An unintended consequence, however, was Sunday’s drab offering at Anfield. Whereas teams have continued to cleave to the Guardiola principle of hogging the ball, they now do so in different areas. Guardiola’s early sides controlled the game in the opposition’s final third, though could be undone by the Jurgen Klopp principle of pressing and swift counter-attacks into all the space left behind.

As Klopp’s methods spread, the best coaching minds got to work with how to counter the counter-attack. Their idea: let’s leave no space into which to counter. This is what Liverpool and Arsenal did for most of Sunday’s game, playing short passes in their own half. The benefit to this plan: if the opposition press, we can play around them into the space behind them. And if we lose the ball, hey, we have lots of bodies standing around here to avoid giving up a chance.

The change to the goal kick law gives teams more control and enables them to do this from a standing start, meaning long swathes of games descend into the kind of passing stalemate once parodied by the Simpsons. 

Given Liverpool showed more ambition in the second half, Arsenal were this style’s most egregious arbiters at Anfield, frequently turning down their own counter-attacking opportunities so as to avoid being caught on the counter themselves. What the rest of us call caution, coaches like Arteta call control. 

With Eberechi Eze and Martin Odegaard left on the bench, Arsenal limited Liverpool to almost nothing and themselves to just as little.

But then Dominik Szoboszlai smacked in a 32-yard free-kick to leave Arsenal with nothing, and show the folly of Arsenal’s cautious approach. This game cannot be completely controlled, so there’s no point in sacrificing so much attacking potential to do so. 

Arteta is the most control-craving of all the managers in the Premier League at the moment, but Szoboszlai’s free-kick went to show that he is waging a fruitless war against the inevitable, like some transhumanist trying to cheat death by uploading their brain to the cloud as they search for a younger and fresh corporeal form. (To that end: these transhumanists looking for a second body could do worse than look at many of these young and physical giants Arteta has been recruiting at Arsenal.)

The joylessness of the control game has been highlighted too by Jack Grealish’s giddy start to life at Everton, where he has immediately become the creative hub of the team  and can’t resist posting pictures of himself smiling and locked in the embrace of Everton fans. 

On the ball, City used Grealish like the Irish State uses a tribunal at the eruption of some national scandal: the direction in which to kick the thing in order to slow it down.

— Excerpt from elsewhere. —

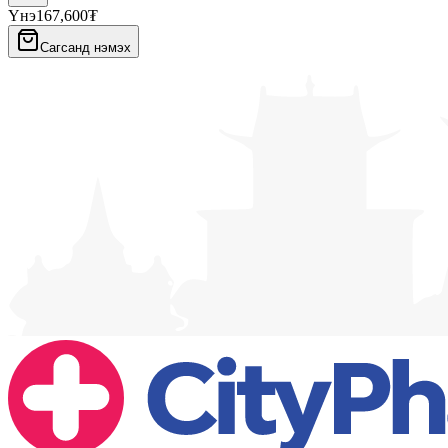
Үнэ
167,600₮
Сагсанд нэмэх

Guardiola’s biographer described Grealish as the “rest station”, to whom City passed the ball to buy time to assume their next methodically-drilled position. 

Guardiola and Arteta are among the best coaches in the game, but all things in moderation: their control game has limits which even they cannot overcome, including the waning enthusiasm of those of us paying to be entertained by it.

The game cannot be controlled and the chaos should be embraced.

The summer of 2019 has proved to be the summer of unintended consequences.